Draw structural formulas for each of the following alcohols. Indicate whether the alcohol is primary, secondary, or tertiary. a. 1 -butanol c. 2 -methyl-1-butanol b. 2 -butanol d. 2-methyl-2-butanol

Short Answer

Expert verified
a. 1-butanol: CH3-CH2-CH2-CH2-OH (Primary) b. 2-butanol: CH3-CH(OH)-CH2-CH3 (Secondary) c. 2 -methyl-1-butanol: CH3-CH2-CH(CH3)-CH2-OH (Primary) d. 2-methyl-2-butanol: CH3-CH(OH)-CH(CH3)-CH3 (Tertiary)

Step by step solution

01

a. 1 -butanol

1-butanol is an alcohol with four carbon atoms.

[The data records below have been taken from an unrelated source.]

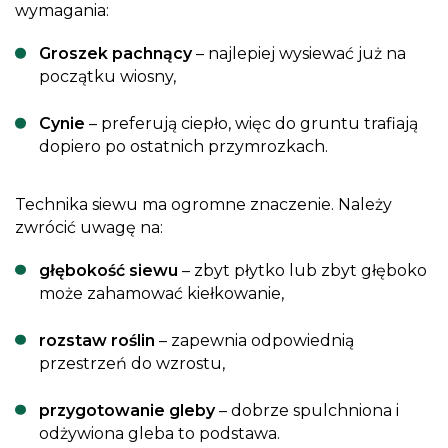
wymagania:
Groszek pachnący
– najlepiej wysiewać już na
początku wiosny,
Cynie
– preferują ciepło, więc do gruntu trafiają
dopiero po ostatnich przymrozkach.
Technika siewu ma ogromne znaczenie. Należy
zwrócić uwagę na:
głębokość siewu
– zbyt płytko lub zbyt głęboko
może zahamować kiełkowanie,
rozstaw roślin
– zapewnia odpowiednią
przestrzeń do wzrostu,
przygotowanie gleby
– dobrze spulchniona i
odżywiona gleba to podstawa.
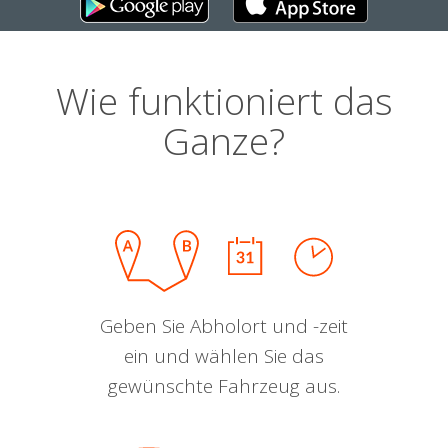
Wie funktioniert das
Ganze?
Geben Sie Abholort und -zeit
ein und wählen Sie das
gewünschte Fahrzeug aus.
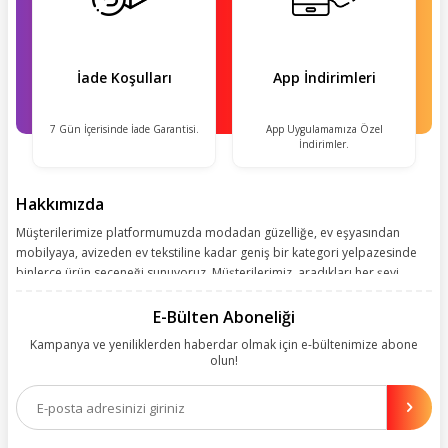
İade Koşulları
App İndirimleri
7 Gün İçerisinde İade Garantisi.
App Uygulamamıza Özel
İndirimler.
Hakkımızda
Müşterilerimize platformumuzda modadan güzelliğe, ev eşyasından
mobilyaya, avizeden ev tekstiline kadar geniş bir kategori yelpazesinde
binlerce ürün seçeneği sunuyoruz. Müşterilerimiz, aradıkları her şeyi
kolayca bularak kusursuz alışveriş deneyiminin keyfini çıkarıyor. Size
kolay, kusursuz ve keyifli bir alışveriş yolculuğu sunarken deneyiminize
E-Bülten Aboneliği
değer katmak için sürekli çalışıyoruz.
Kampanya ve yeniliklerden haberdar olmak için e-bültenimize abone
olun!
Aynı zamanda App uygulamımızı kullanan müşterilerimize özel indirim
olanakları sunuyoruz. Çalışmalarımızı müşterilerimizin memnuniyetini
esas alarak yürütüyoruz.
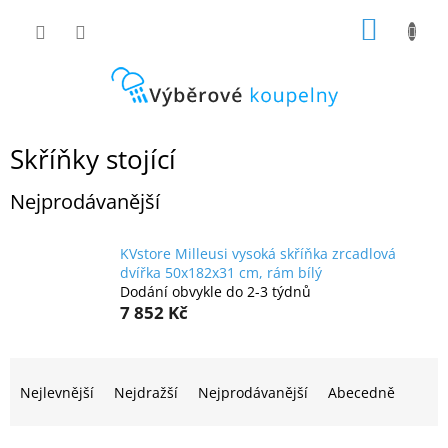
Přejít
NÁKUP
na
obsah
KOŠÍK
Skříňky stojící
Nejprodávanější
KVstore Milleusi vysoká skříňka zrcadlová
dvířka 50x182x31 cm, rám bílý
Dodání obvykle do 2-3 týdnů
7 852 Kč
Ř
a
Nejlevnější
Nejdražší
Nejprodávanější
Abecedně
z
e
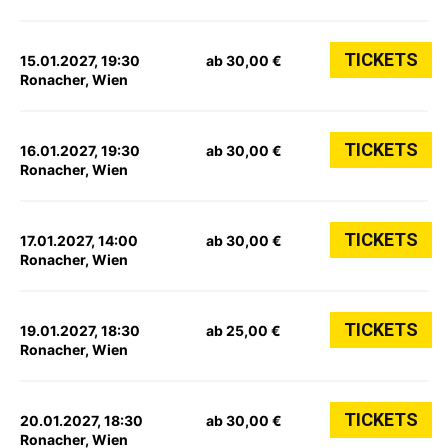
TICKETS
15.01.2027, 19:30
ab 30,00 €
Ronacher, Wien
TICKETS
16.01.2027, 19:30
ab 30,00 €
Ronacher, Wien
TICKETS
17.01.2027, 14:00
ab 30,00 €
Ronacher, Wien
TICKETS
19.01.2027, 18:30
ab 25,00 €
Ronacher, Wien
TICKETS
20.01.2027, 18:30
ab 30,00 €
Ronacher, Wien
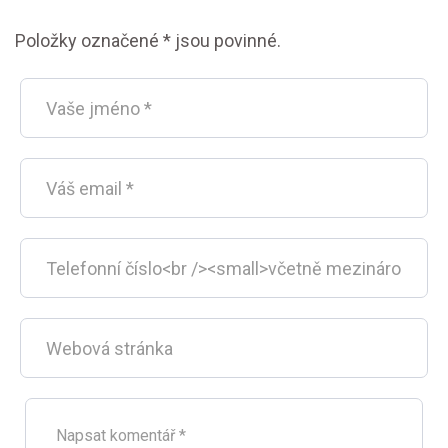
Položky označené * jsou povinné.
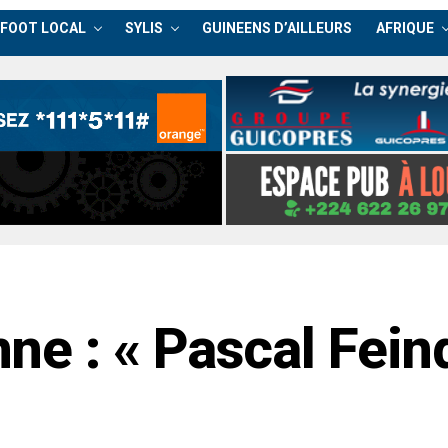
FOOT LOCAL
SYLIS
GUINEENS D’AILLEURS
AFRIQUE
ne : « Pascal Fein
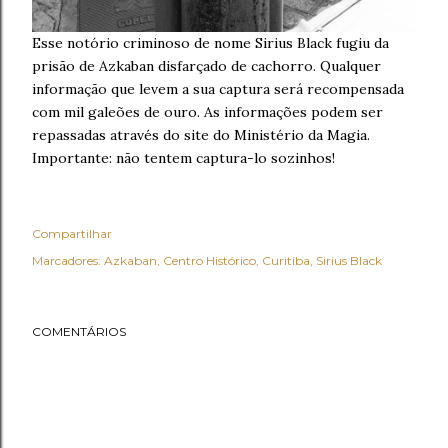
Esse notório criminoso de nome Sirius Black fugiu da
prisão de Azkaban disfarçado de cachorro. Qualquer
informação que levem a sua captura será recompensada
com mil galeões de ouro. As informações podem ser
repassadas através do site do Ministério da Magia.
Importante: não tentem captura-lo sozinhos!
Compartilhar
Marcadores:
Azkaban
Centro Histórico
Curitiba
Sirius Black
COMENTÁRIOS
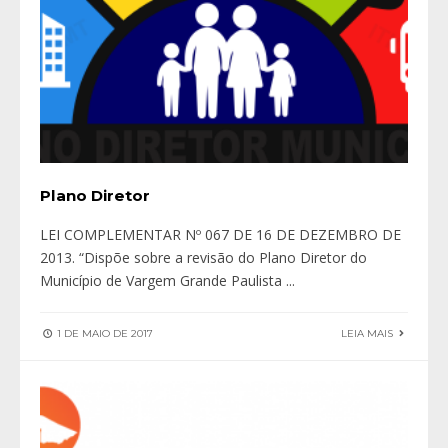
Plano Diretor
LEI COMPLEMENTAR Nº 067 DE 16 DE DEZEMBRO DE
2013. “Dispõe sobre a revisão do Plano Diretor do
Município de Vargem Grande Paulista
...
1 DE MAIO DE 2017
LEIA MAIS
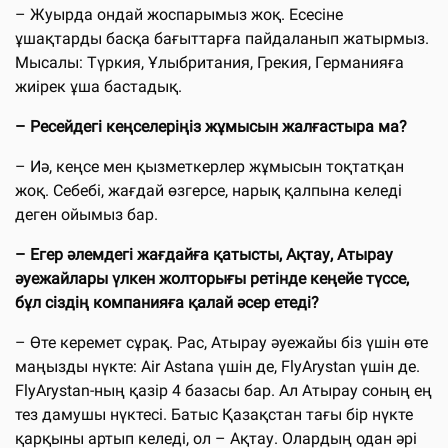
– Жуырда ондай жоспарымыз жоқ. Есесіне
ұшақтарды басқа бағыттарға пайдаланып жатырмыз.
Мысалы: Түркия, Ұлыбритания, Грекия, Германияға
жиірек ұша бастадық.
– Ресейдегі кеңселеріңіз жұмысын жалғастыра ма?
– Иә, кеңсе мен қызметкерлер жұмысын тоқтатқан
жоқ. Себебі, жағдай өзгерсе, нарық қалпына келеді
деген ойымыз бар.
– Егер әлемдегі жағдайға қатысты, Ақтау, Атырау
әуежайлары үлкен жолторығы ретінде кеңейе түссе,
бұл сіздің компанияға қалай әсер етеді?
– Өте керемет сұрақ. Рас, Атырау әуежайы біз үшін өте
маңызды нүкте: Air Astana үшін де, FlyArystan үшін де.
FlyArystan-ның қазір 4 базасы бар. Ал Атырау соның ең
тез дамушы нүктесі. Батыс Қазақстан тағы бір нүкте
қарқыны артып келеді, ол – Ақтау. Олардың одан әрі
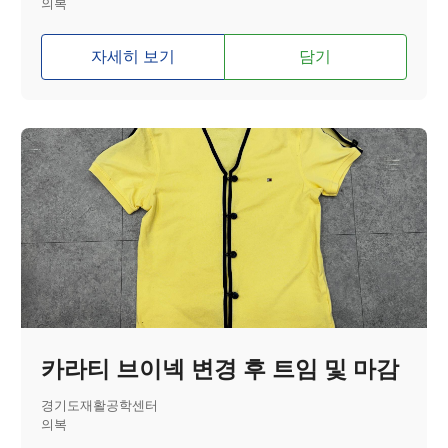
의복
자세히 보기
담기
카라티 브이넥 변경 후 트임 및 마감
경기도재활공학센터
의복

It has the molecular formula C4H9OH. The structure can be drawn as follows: CH3-CH2-CH2-CH2-OH 1-butanol is a primary alcohol because the hydroxyl group (OH) is attached to a carbon that is bonded to only one other carbon.
02

b. 2 -butanol

2-butanol is an alcohol with four carbon atoms. It has a molecular formula C4H9OH. The structure can be drawn as follows: CH3-CH(OH)-CH2-CH3 2-butanol is a secondary alcohol because the hydroxyl group (OH) is attached to a carbon that is bonded to two other carbon atoms.
03

c. 2 -methyl-1-butanol

2-methyl-1-butanol is an alcohol with five carbon atoms. It has the molecular formula C5H12O. The structure can be drawn as follows: CH3-CH2-CH(CH3)-CH2-OH 2-methyl-1-butanol is a primary alcohol because the hydroxyl group (OH) is attached to a carbon that is bonded to only one other carbon atom.
04

d. 2-methyl-2-butanol

2-methyl-2-butanol is an alcohol with five carbon atoms. It has the molecular formula C5H12O. The structure can be drawn as follows: CH3-CH(OH)-CH(CH3)-CH3 2-methyl-2-butanol is a tertiary alcohol because the hydroxyl group (OH) is attached to a carbon that is bonded to three other carbon atoms.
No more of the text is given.